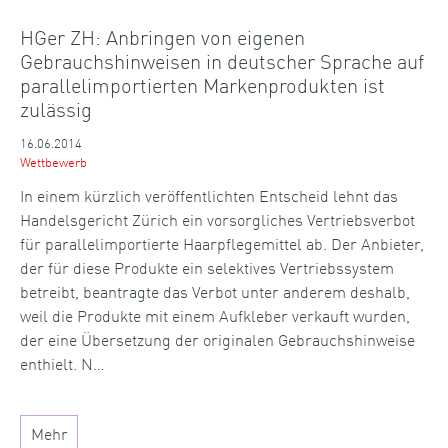
HGer ZH: Anbringen von eigenen
Gebrauchshinweisen in deutscher Sprache auf
parallelimportierten Markenprodukten ist
zulässig
16.06.2014
Wettbewerb
In einem kürzlich veröffentlichten Entscheid lehnt das
Handelsgericht Zürich ein vorsorgliches Vertriebsverbot
für parallelimportierte Haarpflegemittel ab. Der Anbieter,
der für diese Produkte ein selektives Vertriebssystem
betreibt, beantragte das Verbot unter anderem deshalb,
weil die Produkte mit einem Aufkleber verkauft wurden,
der eine Übersetzung der originalen Gebrauchshinweise
enthielt. N…
Mehr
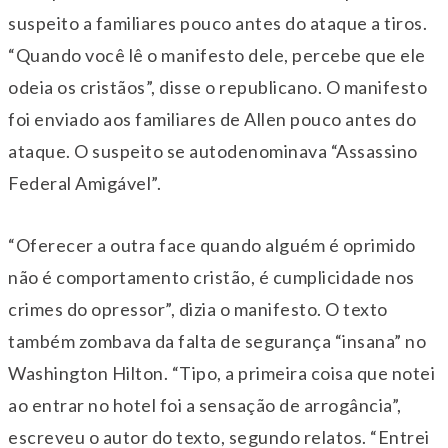
suspeito a familiares pouco antes do ataque a tiros.
“Quando você lê o manifesto dele, percebe que ele
odeia os cristãos”, disse o republicano. O manifesto
foi enviado aos familiares de Allen pouco antes do
ataque. O suspeito se autodenominava “Assassino
Federal Amigável”.
“Oferecer a outra face quando alguém é oprimido
não é comportamento cristão, é cumplicidade nos
crimes do opressor”, dizia o manifesto. O texto
também zombava da falta de segurança “insana” no
Washington Hilton. “Tipo, a primeira coisa que notei
ao entrar no hotel foi a sensação de arrogância”,
escreveu o autor do texto, segundo relatos. “Entrei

What is required
Any picture found in the data is to be skipped while the rest is copied exactly.

Response area
HGer ZH: Anbringen von eigenen
Gebrauchshinweisen in deutscher Sprache auf
parallelimportierten Markenprodukten ist
zulässig
16.06.2014
Wettbewerb
In einem kürzlich veröffentlichten Entscheid lehnt das
Handelsgericht Zürich ein vorsorgliches Vertriebsverbot
für parallelimportierte Haarpflegemittel ab. Der Anbieter,
der für diese Produkte ein selektives Vertriebssystem
betreibt, beantragte das Verbot unter anderem deshalb,
weil die Produkte mit einem Aufkleber verkauft wurden,
der eine Übersetzung der originalen Gebrauchshinweise
enthielt. N…
Mehr
suspeito a familiares pouco antes do ataque a tiros.
“Quando você lê o manifesto dele, percebe que ele
odeia os cristãos”, disse o republicano. O manifesto
foi enviado aos familiares de Allen pouco antes do
ataque. O suspeito se autodenominava “Assassino
Federal Amigável”.
“Oferecer a outra face quando alguém é oprimido
não é comportamento cristão, é cumplicidade nos
crimes do opressor”, dizia o manifesto. O texto
também zombava da falta de segurança “insana” no
Washington Hilton. “Tipo, a primeira coisa que notei
ao entrar no hotel foi a sensação de arrogância”,
escreveu o autor do texto, segundo relatos. “Entrei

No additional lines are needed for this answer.